We are all different and beautifully unique and our bodies react differently to changes too. Try not to put yourself under pressure, rather focus on all the progress that you’ve made so far. Love yourself and give your body time to adapt to your new healthier lifestyle.
Here are some possible reasons, why your weight hasn’t changed yet:
You’re eating less nutritious foods: If your diet consists of mostly processed foods (fast food, sweets and microwave-ready meals) without enough whole and nutritious foods you’ll likely be getting too many calories and struggle to lose weight.
To change that: Eating foods rich in lean protein, fiber-rich carbs, and healthy fats will help fill you up and naturally reduce your overall caloric intake while keeping you more satisfied and healthy.
Your fasting plan does not suit your lifestyle: Not all plans may fit your lifestyle, body needs or personal preferences. It’s all about finding a fasting rhythm that works best for you.
To change that: Try out another intermittent fasting plan that best matches your lifestyle and can be maintained for the long haul.
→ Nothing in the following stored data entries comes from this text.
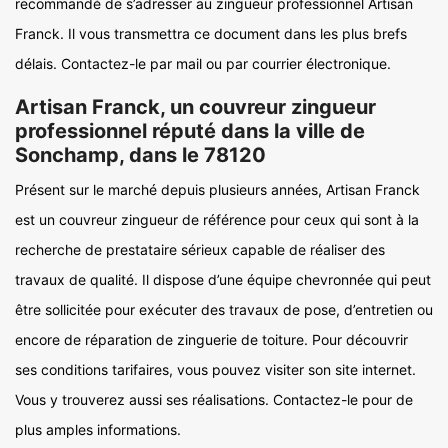
recommandé de s’adresser au zingueur professionnel Artisan
Franck. Il vous transmettra ce document dans les plus brefs
délais. Contactez-le par mail ou par courrier électronique.
Artisan Franck, un couvreur zingueur
professionnel réputé dans la ville de
Sonchamp, dans le 78120
Présent sur le marché depuis plusieurs années, Artisan Franck
est un couvreur zingueur de référence pour ceux qui sont à la
recherche de prestataire sérieux capable de réaliser des
travaux de qualité. Il dispose d’une équipe chevronnée qui peut
être sollicitée pour exécuter des travaux de pose, d’entretien ou
encore de réparation de zinguerie de toiture. Pour découvrir
ses conditions tarifaires, vous pouvez visiter son site internet.
Vous y trouverez aussi ses réalisations. Contactez-le pour de
plus amples informations.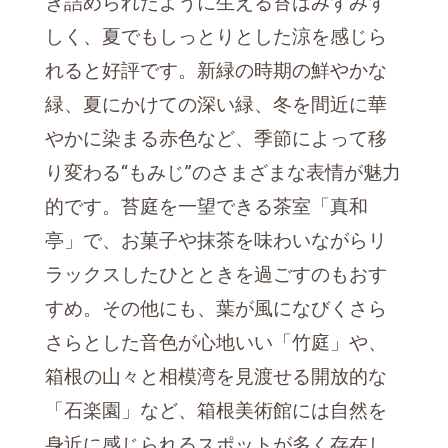
き詰められたように生える苔はみずみず
しく、夏でもしっとりとした涼を感じら
れると好評です。新緑の時期の鮮やかな
緑、夏にかけての深い緑、冬を間近に華
やかに染まる赤色など、季節によって移
り変わる“もみじ”のさまざまな表情が魅力
的です。苔庭を一望できる茶室「真和
亭」で、お菓子や抹茶を味わいながらリ
ラックスしたひとときを過ごすのもおす
すめ。その他にも、葉が風になびくさら
さらとした音色が心地いい「竹庭」や、
箱根の山々と相模湾を見渡せる開放的な
「石楽園」など、箱根美術館には自然を
身近に感じられるスポットが多く存在し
For example, if you get hungry and want to work out in the mornings, start and end your plan earlier in the day.
You aren’t getting enough good quality sleep: Several studies have shown a connection between getting a good night’s rest and maintaining a healthy weight.
To change that: Increase your sleep quality and quantity (aim for 7-9 hours per night) with regular sleeping times and a breathing meditation before bed.
You’re not hydrated enough: Not drinking enough water may leave you dehydrated, which can decrease how efficiently you burn calories (metabolism). You’ll also miss out on water's benefits when it comes to quelling hunger.
To change that: Drink more water (aim for around 15.5 cups (124 ounces) for men and 11.5 cups (92 ounces) for women, per day). Jazz it up with a slice of ginger, lemon or a mint leaf or unsweetened tea.